Dataset entries

------------------------------------

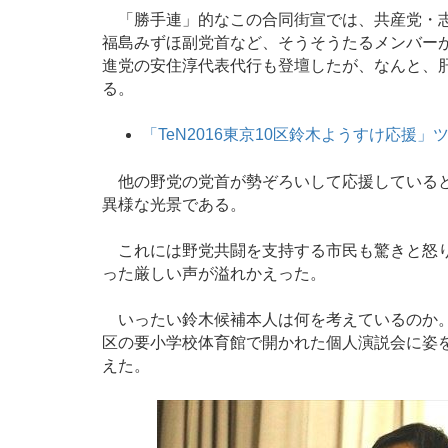
「勝手連」的なこの合同街宣では、共産党・志
福島みずほ副党首など、そうそうたるメンバー
進党の安住淳代表代行も登壇したが、なんと、
る。
「TeN2016東京10区鈴木ようすけ応援」
他の野党の党首が勢ぞろいして応援していると
異様な光景である。
これには野党共闘を支持する市民も驚きと怒り
った厳しい声が溢れかえった。
いったい鈴木候補本人は何を考えているのか。
区の要小学校体育館で開かれた個人演説会に姿を
えた。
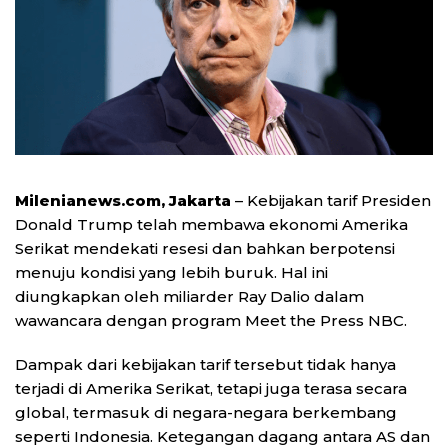
Milenianews.com, Jakarta
– Kebijakan tarif Presiden
Donald Trump telah membawa ekonomi Amerika
Serikat mendekati resesi dan bahkan berpotensi
menuju kondisi yang lebih buruk. Hal ini
diungkapkan oleh miliarder Ray Dalio dalam
wawancara dengan program Meet the Press NBC.
Dampak dari kebijakan tarif tersebut tidak hanya
terjadi di Amerika Serikat, tetapi juga terasa secara
global, termasuk di negara-negara berkembang
seperti Indonesia. Ketegangan dagang antara AS dan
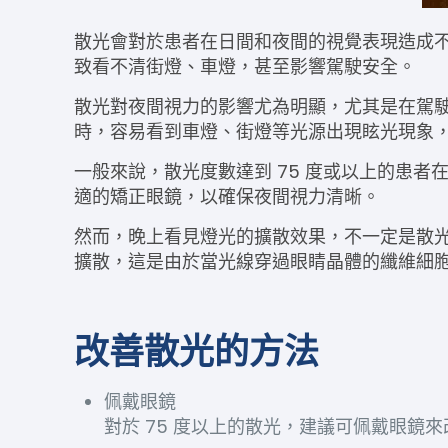
散光會對於患者在日間和夜間的視覺表現造成
致看不清街燈、車燈，甚至影響駕駛安全。
散光對夜間視力的影響尤為明顯，尤其是在駕
時，容易看到車燈、街燈等光源出現眩光現象
一般來說，散光度數達到 75 度或以上的患
適的矯正眼鏡，以確保夜間視力清晰。
然而，晚上看見燈光的擴散效果，不一定是散
擴散，這是由於當光線穿過眼睛晶體的纖維細胞，就會出
改善散光的方法
佩戴眼鏡
對於 75 度以上的散光，建議可佩戴眼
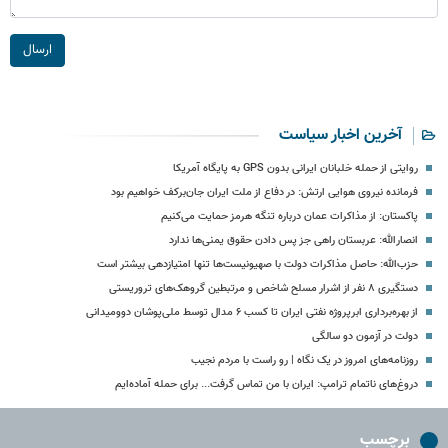
ارسال
آخرین اخبار سیاست
روایتی از حمله خلبانان ایرانی بدون GPS به پایگاه آمریکا
فرمانده نیروی هوایی ارتش: در دفاع از ملت ایران جان‌برکف خواهیم بود
پاکستان: از مذاکرات عمان درباره تنگه هرمز حمایت می‌کنیم
انصارالله: عربستان راهی جز پس دادن حقوق یمنی‌ها ندارد
حزب‌الله: حاصل مذاکرات دولت با صهیونیست‌ها تنها امتیازدهی‌ بیشتر است
دستگیری ۸ نفر از اشرار مسلح شاخص و مرتبطین گروهک‌های تروریستی
از بهره‌برداری ابرپروژه نفتی ایران تا کسب ۶ مدال توسط ملی‌پوشان دوومیدانی
دولت در آزمون دو سالگی
روزنامه‌های امروز در یک نگاه | رو راست با مردم نجیب
دروغ‌های ناتمام ترامپ: ایران با من تماس گرفت... برای حمله آماده‌ایم
برچسب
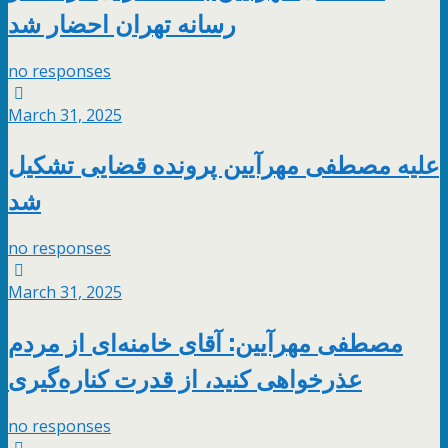
رسانه تهران احضار شد
no responses
March 31, 2025
علیه مصطفی مهرآیین پرونده قضایی تشکیل
شد
no responses
March 31, 2025
مصطفی مهرآیین: آقای خامنه‌ای از مردم
عذرخواهی‌ کنید، از قدرت کناره‌گیری
no responses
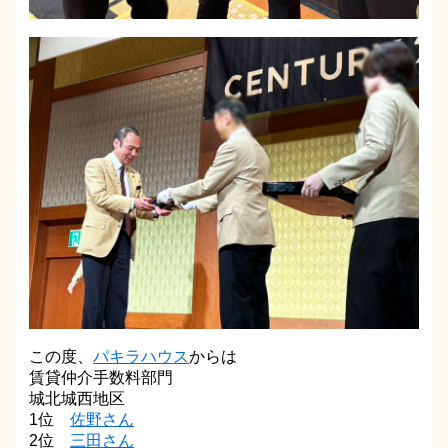
この度、
パキラハウス
からは
賃貸仲介手数料部門
城北城西地区
1位
佐野さん
2位
三田さん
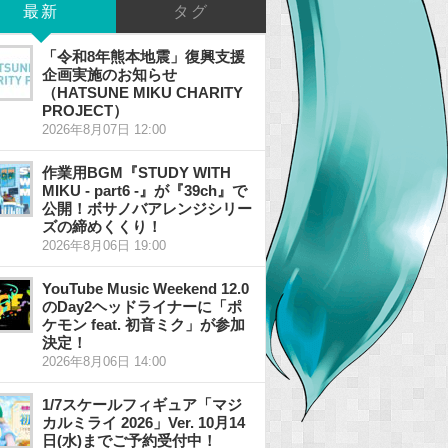
最新
タグ
「令和8年熊本地震」復興支援
企画実施のお知らせ
（HATSUNE MIKU CHARITY
PROJECT）
2026年8月07日 12:00
作業用BGM『STUDY WITH
MIKU - part6 -』が『39ch』で
公開！ボサノバアレンジシリー
ズの締めくくり！
2026年8月06日 19:00
YouTube Music Weekend 12.0
のDay2ヘッドライナーに「ポ
ケモン feat. 初音ミク」が参加
決定！
2026年8月06日 14:00
1/7スケールフィギュア「マジ
カルミライ 2026」Ver. 10月14
日(水)までご予約受付中！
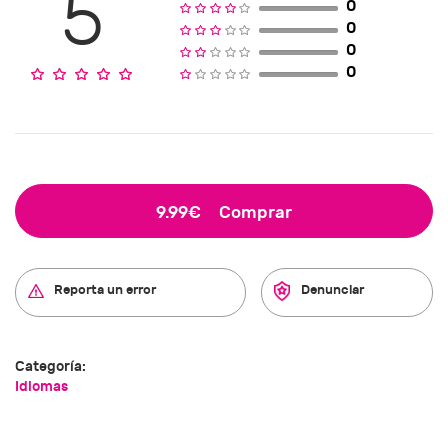
5
0
0
0
0
9.99€
Comprar
Reporta un error
Denunciar
Categoría:
Idiomas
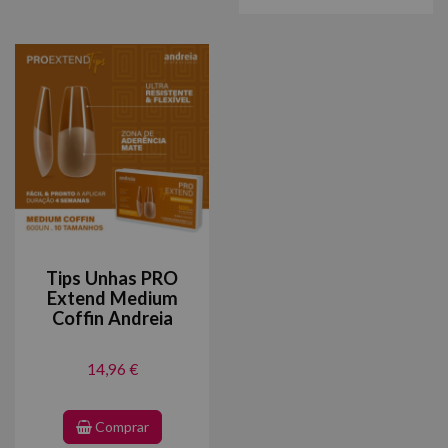
Tips Unhas PRO
Extend Medium
Coffin Andreia
14,96 €
Comprar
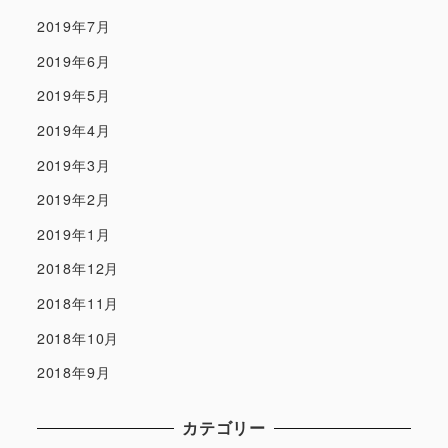
2019年7月
2019年6月
2019年5月
2019年4月
2019年3月
2019年2月
2019年1月
2018年12月
2018年11月
2018年10月
2018年9月
カテゴリー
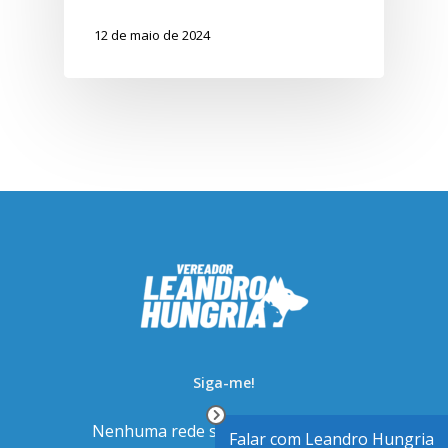
12 de maio de 2024
Siga-me!
Nenhuma rede social foi ativada no
Falar com Leandro Hungria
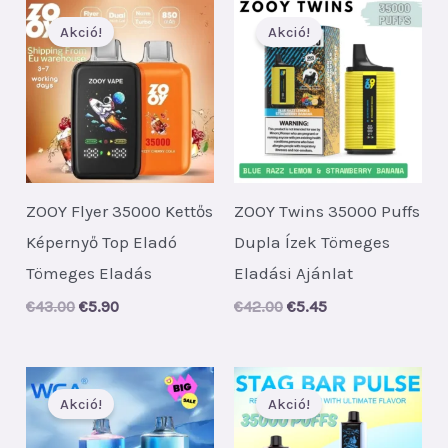
Akció!
Akció!
ZOOY Flyer 35000 Kettős
ZOOY Twins 35000 Puffs
Képernyő Top Eladó
Dupla Ízek Tömeges
Tömeges Eladás
Eladási Ajánlat
Original
Current
Original
Current
€
43.00
€
5.90
€
42.00
€
5.45
price
price
price
price
was:
is:
was:
is:
€43.00.
€5.90.
€42.00.
€5.45.
Akció!
Akció!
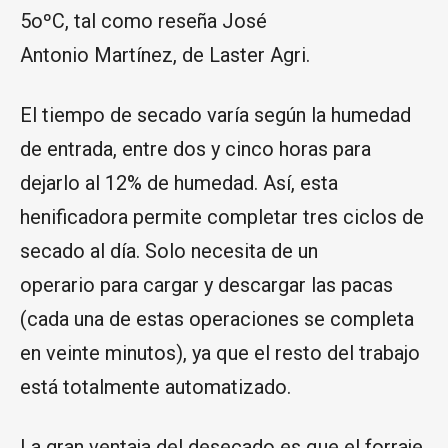
5oºC, tal como reseña José
Antonio Martínez, de Laster Agri.
El tiempo de secado varía según la humedad
de entrada, entre dos y cinco horas para
dejarlo al 12% de humedad. Así, esta
henificadora permite completar tres ciclos de
secado al día. Solo necesita de un
operario para cargar y descargar las pacas
(cada una de estas operaciones se completa
en veinte minutos), ya que el resto del trabajo
está totalmente automatizado.
La gran ventaja del desecado es que el forraje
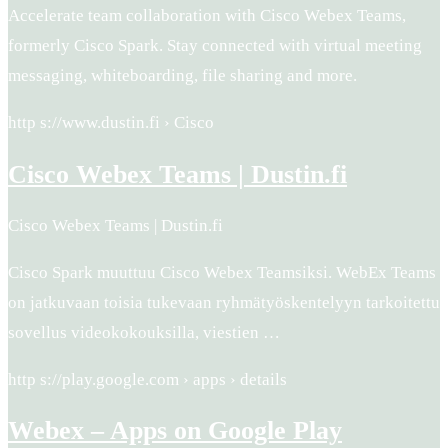
Accelerate team collaboration with Cisco Webex Teams,
formerly Cisco Spark. Stay connected with virtual meeting
messaging, whiteboarding, file sharing and more.
http s://www.dustin.fi › Cisco
Cisco Webex Teams | Dustin.fi
Cisco Webex Teams | Dustin.fi
Cisco Spark muuttuu Cisco Webex Teamsiksi. WebEx Teams
on jatkuvaan toisia tukevaan ryhmätyöskentelyyn tarkoitettu
sovellus videokokouksilla, viestien …
http s://play.google.com › apps › details
Webex – Apps on Google Play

------------------------------------

Directions —
Copy the records shown above in their entirety and exactly; images are to be left out.

Completed task —
「勝手連」的なこの合同街宣では、共産党・志
福島みずほ副党首など、そうそうたるメンバー
進党の安住淳代表代行も登壇したが、なんと、
る。
「TeN2016東京10区鈴木ようすけ応援」
他の野党の党首が勢ぞろいして応援していると
異様な光景である。
これには野党共闘を支持する市民も驚きと怒り
った厳しい声が溢れかえった。
いったい鈴木候補本人は何を考えているのか。
区の要小学校体育館で開かれた個人演説会に姿を
えた。
Milenianews.com, Jakarta
– Kebijakan tarif Presiden
Donald Trump telah membawa ekonomi Amerika
Serikat mendekati resesi dan bahkan berpotensi
menuju kondisi yang lebih buruk. Hal ini
diungkapkan oleh miliarder Ray Dalio dalam
wawancara dengan program Meet the Press NBC.
Dampak dari kebijakan tarif tersebut tidak hanya
terjadi di Amerika Serikat, tetapi juga terasa secara
global, termasuk di negara-negara berkembang
seperti Indonesia. Ketegangan dagang antara AS dan
散光會對於患者在日間和夜間的視覺表現造成
致看不清街燈、車燈，甚至影響駕駛安全。
散光對夜間視力的影響尤為明顯，尤其是在駕
時，容易看到車燈、街燈等光源出現眩光現象
一般來說，散光度數達到 75 度或以上的患
適的矯正眼鏡，以確保夜間視力清晰。
然而，晚上看見燈光的擴散效果，不一定是散
擴散，這是由於當光線穿過眼睛晶體的纖維細胞，就會出
改善散光的方法
佩戴眼鏡
對於 75 度以上的散光，建議可佩戴眼
ارسال
آخرین اخبار سیاست
روایتی از حمله خلبانان ایرانی بدون GPS به پایگاه آمریکا
فرمانده نیروی هوایی ارتش: در دفاع از ملت ایران جان‌برکف خواهیم بود
پاکستان: از مذاکرات عمان درباره تنگه هرمز حمایت می‌کنیم
انصارالله: عربستان راهی جز پس دادن حقوق یمنی‌ها ندارد
حزب‌الله: حاصل مذاکرات دولت با صهیونیست‌ها تنها امتیازدهی‌ بیشتر است
دستگیری ۸ نفر از اشرار مسلح شاخص و مرتبطین گروهک‌های تروریستی
از بهره‌برداری ابرپروژه نفتی ایران تا کسب ۶ مدال توسط ملی‌پوشان دوومیدانی
دولت در آزمون دو سالگی
روزنامه‌های امروز در یک نگاه | رو راست با مردم نجیب
دروغ‌های ناتمام ترامپ: ایران با من تماس گرفت... برای حمله آماده‌ایم
برچسب
رسانه تهران احضار شد
no responses
March 31, 2025
علیه مصطفی مهرآیین پرونده قضایی تشکیل
شد
no responses
March 31, 2025
مصطفی مهرآیین: آقای خامنه‌ای از مردم
عذرخواهی‌ کنید، از قدرت کناره‌گیری
no responses
この度、
パキラハウス
からは
賃貸仲介手数料部門
城北城西地区
1位
佐野さん
2位
三田さん
最新
タグ
「令和8年熊本地震」復興支援
企画実施のお知らせ
（HATSUNE MIKU CHARITY
PROJECT）
2026年8月07日 12:00
作業用BGM『STUDY WITH
MIKU - part6 -』が『39ch』で
公開！ボサノバアレンジシリー
ズの締めくくり！
2026年8月06日 19:00
YouTube Music Weekend 12.0
のDay2ヘッドライナーに「ポ
ケモン feat. 初音ミク」が参加
決定！
2026年8月06日 14:00
1/7スケールフィギュア「マジ
カルミライ 2026」Ver. 10月14
日(水)までご予約受付中！
5
0
0
0
0
9.99€
Comprar
Reporta un error
Denunciar
Categoría:
Idiomas
Tips Unhas PRO
Extend Medium
Coffin Andreia
14,96 €
Comprar
2019年7月
2019年6月
2019年5月
2019年4月
2019年3月
2019年2月
2019年1月
2018年12月
2018年11月
2018年10月
2018年9月
カテゴリー
12 de maio de 2024
Siga-me!
Nenhuma rede social foi ativada no
Falar com Leandro Hungria
Akció!
Akció!
ZOOY Flyer 35000 Kettős
ZOOY Twins 35000 Puffs
Képernyő Top Eladó
Dupla Ízek Tömeges
Tömeges Eladás
Eladási Ajánlat
Original
Current
Original
Current
€
43.00
€
5.90
€
42.00
€
5.45
price
price
price
price
was:
is:
was:
is:
€43.00.
€5.90.
€42.00.
€5.45.
Akció!
Akció!
5oºC, tal como reseña José
Antonio Martínez, de Laster Agri.
El tiempo de secado varía según la humedad
de entrada, entre dos y cinco horas para
dejarlo al 12% de humedad. Así, esta
henificadora permite completar tres ciclos de
secado al día. Solo necesita de un
operario para cargar y descargar las pacas
(cada una de estas operaciones se completa
en veinte minutos), ya que el resto del trabajo
está totalmente automatizado.
La gran ventaja del desecado es que el forraje
Accelerate team collaboration with Cisco Webex Teams,
formerly Cisco Spark. Stay connected with virtual meeting
messaging, whiteboarding, file sharing and more.
http s://www.dustin.fi › Cisco
Cisco Webex Teams | Dustin.fi
Cisco Webex Teams | Dustin.fi
Cisco Spark muuttuu Cisco Webex Teamsiksi. WebEx Teams
on jatkuvaan toisia tukevaan ryhmätyöskentelyyn tarkoitettu
sovellus videokokouksilla, viestien …
http s://play.google.com › apps › details
Webex – Apps on Google Play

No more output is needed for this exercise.